Wednesday, August 10, 2022

The Poetry of Nirvana

 Nirvana is one of those words like heaven, freedom, or God—it means so many different things to so many different people that it ends up meaning almost nothing. Let’s go back to the beginning and see if we can restore the essence of nirvana to its rightful clarity.

In Sanskrit, nirvana literally means “no wind.” Nir is a negating prefix (like unintentional or impossible), and vana in this context means breath or air that is moving. In its original sense then nirvana was a one-word poem connoting stillness, serenity, and the absence of agitation.

It certainly wasn’t a celestial realm reserved for the most devout—that idea would take shape much later.

As Buddha traveled and taught throughout India in the sixth century B.C.E., he used the word nirvana to describe the enlightened, awakened state. In this context, nirvana means “to extinguish” or “to blow out,” as in to blow out a candle. It’s a potent metaphor. When you blow out a candle, where does the flame go? I don’t know, but the conflagration is over. So too in the consciousness of nirvana no longer are we driven by the agitation of craving and fear. Not only is there nothing left to crave—there’s no one left to do the craving. In the state of nirvana we have transcended our ordinary egoic consciousness and entered a calmer state characterized by selfless compassion (karuna).

Would anyone around you even know if you had tasted nirvana? It’s not like you begin glowing, levitating, or spouting wisdom aphorisms. In fact, you probably just get back to work. As the Zen saying goes: “Before enlightenment I chopped wood and carried water. After enlightenment, I chopped wood and carried water.”

But something happened as Buddhism evolved. In some of the devotional branches of Mahayana Buddhism nirvana came to be understood (especially in the minds of the laity) as an afterlife realm reserved only for the most devout Buddhists. While the original Buddha told his students “don’t follow me,” and “be lamps unto yourselves,” Buddha 2.0 required our purity, devotion, and adoration. How does this happen?

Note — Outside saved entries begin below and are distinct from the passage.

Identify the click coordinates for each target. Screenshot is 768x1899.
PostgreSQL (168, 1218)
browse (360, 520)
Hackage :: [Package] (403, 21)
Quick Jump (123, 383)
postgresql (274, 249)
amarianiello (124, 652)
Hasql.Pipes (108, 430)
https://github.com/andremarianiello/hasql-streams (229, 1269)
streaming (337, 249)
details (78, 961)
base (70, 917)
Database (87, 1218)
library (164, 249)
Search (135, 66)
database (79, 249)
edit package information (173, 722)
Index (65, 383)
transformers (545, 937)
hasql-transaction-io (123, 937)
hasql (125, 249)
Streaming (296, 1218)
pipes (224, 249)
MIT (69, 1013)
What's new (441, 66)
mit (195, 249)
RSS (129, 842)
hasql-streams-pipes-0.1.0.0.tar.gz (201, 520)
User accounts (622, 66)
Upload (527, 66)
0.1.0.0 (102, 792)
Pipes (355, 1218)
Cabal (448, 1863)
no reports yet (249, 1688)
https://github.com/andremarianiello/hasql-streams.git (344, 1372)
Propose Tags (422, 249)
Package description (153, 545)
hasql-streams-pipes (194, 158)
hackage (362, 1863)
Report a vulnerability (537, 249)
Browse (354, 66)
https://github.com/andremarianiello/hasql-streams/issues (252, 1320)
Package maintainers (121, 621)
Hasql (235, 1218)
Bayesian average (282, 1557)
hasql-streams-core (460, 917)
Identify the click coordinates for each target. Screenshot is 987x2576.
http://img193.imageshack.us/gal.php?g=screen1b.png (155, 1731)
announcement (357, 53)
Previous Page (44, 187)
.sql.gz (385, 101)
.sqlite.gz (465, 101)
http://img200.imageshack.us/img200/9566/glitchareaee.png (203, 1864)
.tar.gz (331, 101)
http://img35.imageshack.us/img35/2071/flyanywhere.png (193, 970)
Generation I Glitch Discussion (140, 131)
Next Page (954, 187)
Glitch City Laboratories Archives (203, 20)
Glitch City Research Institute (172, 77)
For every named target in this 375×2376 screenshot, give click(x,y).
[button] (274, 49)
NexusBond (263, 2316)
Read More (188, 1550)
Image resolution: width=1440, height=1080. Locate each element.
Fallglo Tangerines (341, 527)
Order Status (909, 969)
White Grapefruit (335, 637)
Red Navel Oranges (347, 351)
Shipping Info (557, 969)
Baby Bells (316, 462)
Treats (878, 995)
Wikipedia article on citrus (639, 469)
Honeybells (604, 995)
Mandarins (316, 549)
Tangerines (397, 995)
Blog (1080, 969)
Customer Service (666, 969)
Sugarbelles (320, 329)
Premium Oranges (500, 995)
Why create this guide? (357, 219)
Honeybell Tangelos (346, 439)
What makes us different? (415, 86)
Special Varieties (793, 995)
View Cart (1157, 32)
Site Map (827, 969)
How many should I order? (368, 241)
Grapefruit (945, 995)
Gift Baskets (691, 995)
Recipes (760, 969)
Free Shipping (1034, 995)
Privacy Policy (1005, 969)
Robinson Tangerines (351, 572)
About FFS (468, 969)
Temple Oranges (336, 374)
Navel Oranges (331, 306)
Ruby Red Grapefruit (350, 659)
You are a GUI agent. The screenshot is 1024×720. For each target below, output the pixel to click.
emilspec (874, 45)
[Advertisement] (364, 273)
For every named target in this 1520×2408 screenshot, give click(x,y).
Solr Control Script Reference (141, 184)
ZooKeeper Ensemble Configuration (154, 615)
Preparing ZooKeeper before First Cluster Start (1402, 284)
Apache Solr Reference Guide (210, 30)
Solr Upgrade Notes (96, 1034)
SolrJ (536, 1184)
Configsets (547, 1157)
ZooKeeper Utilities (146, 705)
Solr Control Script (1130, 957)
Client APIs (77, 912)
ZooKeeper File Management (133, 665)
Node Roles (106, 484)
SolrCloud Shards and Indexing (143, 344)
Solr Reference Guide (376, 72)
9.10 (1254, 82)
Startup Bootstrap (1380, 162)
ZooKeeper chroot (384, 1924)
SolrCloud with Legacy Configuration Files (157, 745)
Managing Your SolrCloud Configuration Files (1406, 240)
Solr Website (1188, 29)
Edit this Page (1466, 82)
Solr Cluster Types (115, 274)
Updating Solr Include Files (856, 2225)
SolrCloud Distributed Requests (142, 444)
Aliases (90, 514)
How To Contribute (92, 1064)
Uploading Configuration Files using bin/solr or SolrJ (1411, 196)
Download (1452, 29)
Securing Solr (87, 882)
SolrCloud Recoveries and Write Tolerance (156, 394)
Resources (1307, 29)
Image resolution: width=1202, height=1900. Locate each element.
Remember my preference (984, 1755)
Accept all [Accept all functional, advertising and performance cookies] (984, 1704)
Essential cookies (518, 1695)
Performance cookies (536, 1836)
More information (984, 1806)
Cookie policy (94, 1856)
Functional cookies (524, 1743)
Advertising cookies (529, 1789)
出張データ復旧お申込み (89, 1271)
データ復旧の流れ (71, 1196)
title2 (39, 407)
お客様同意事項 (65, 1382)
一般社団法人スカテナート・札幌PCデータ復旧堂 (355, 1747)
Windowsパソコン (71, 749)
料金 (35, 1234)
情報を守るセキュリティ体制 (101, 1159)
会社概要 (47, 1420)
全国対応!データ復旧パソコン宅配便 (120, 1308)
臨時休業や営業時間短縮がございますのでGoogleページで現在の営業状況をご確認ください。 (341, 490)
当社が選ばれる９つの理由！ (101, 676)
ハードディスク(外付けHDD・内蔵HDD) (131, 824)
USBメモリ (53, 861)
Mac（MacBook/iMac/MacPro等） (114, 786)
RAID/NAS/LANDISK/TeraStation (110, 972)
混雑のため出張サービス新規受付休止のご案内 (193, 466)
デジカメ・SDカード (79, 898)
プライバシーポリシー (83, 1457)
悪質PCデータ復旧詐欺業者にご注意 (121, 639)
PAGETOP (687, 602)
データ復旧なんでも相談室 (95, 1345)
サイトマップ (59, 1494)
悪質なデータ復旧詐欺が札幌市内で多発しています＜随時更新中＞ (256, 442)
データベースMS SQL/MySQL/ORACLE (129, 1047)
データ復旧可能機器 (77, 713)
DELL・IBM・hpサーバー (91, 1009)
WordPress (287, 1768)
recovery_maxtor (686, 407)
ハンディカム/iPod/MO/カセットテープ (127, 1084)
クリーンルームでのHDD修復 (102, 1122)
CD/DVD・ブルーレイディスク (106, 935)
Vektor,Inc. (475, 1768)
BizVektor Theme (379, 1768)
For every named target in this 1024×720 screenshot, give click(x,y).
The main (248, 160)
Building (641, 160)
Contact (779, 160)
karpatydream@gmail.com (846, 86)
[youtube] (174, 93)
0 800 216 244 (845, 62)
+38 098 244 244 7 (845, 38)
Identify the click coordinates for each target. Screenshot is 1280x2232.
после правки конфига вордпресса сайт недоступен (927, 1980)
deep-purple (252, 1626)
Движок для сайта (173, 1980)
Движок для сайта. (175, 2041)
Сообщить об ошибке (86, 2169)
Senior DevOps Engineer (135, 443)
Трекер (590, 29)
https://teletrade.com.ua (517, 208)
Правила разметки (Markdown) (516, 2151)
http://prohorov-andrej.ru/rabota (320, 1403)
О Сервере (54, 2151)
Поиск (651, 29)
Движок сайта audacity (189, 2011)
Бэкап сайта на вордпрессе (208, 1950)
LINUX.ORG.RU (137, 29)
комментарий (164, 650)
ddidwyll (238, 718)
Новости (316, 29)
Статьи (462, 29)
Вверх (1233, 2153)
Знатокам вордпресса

I guess we need gods, and in their absence, we create them. This impulse to devotion runs throughout the world’s religions. In mainline Christianity for example, it’s so much easier to worship Jesus than to follow him—to live as he lived. Setting celebrities, political leaders, and wisdom teachers up on celestial pedestals serves us in two paradoxical ways—it creates an aspirational ideal while releasing us from the arduous work of transformation.

But in original Buddhism, and arguably in the early Jesus movement as well, the emphasis was not on right belief (orthodoxy) or even on devotion, but on right action (orthopraxy). Nirvana was understood not as a reward for obsequiousness, but as an inner condition revealed only after the interfering impediments of egotism had sloughed off. The practice of renunciation, humility, meditation, and service untied all the knots and unlocked all the doors. The truth indeed will set you free.

Imagine a pond on a windy day, the surface choppy and silt from the bottom roiling up and muddying the water. Then imagine no wind—the pond’s surface returning to glass as the silt settles back to the bottom. Now, every cloud in the sky is reflected on its mirrored surface, and every pebble below a speckled jewel. From stillness comes clarity and depth. This is the poetry of nirvana.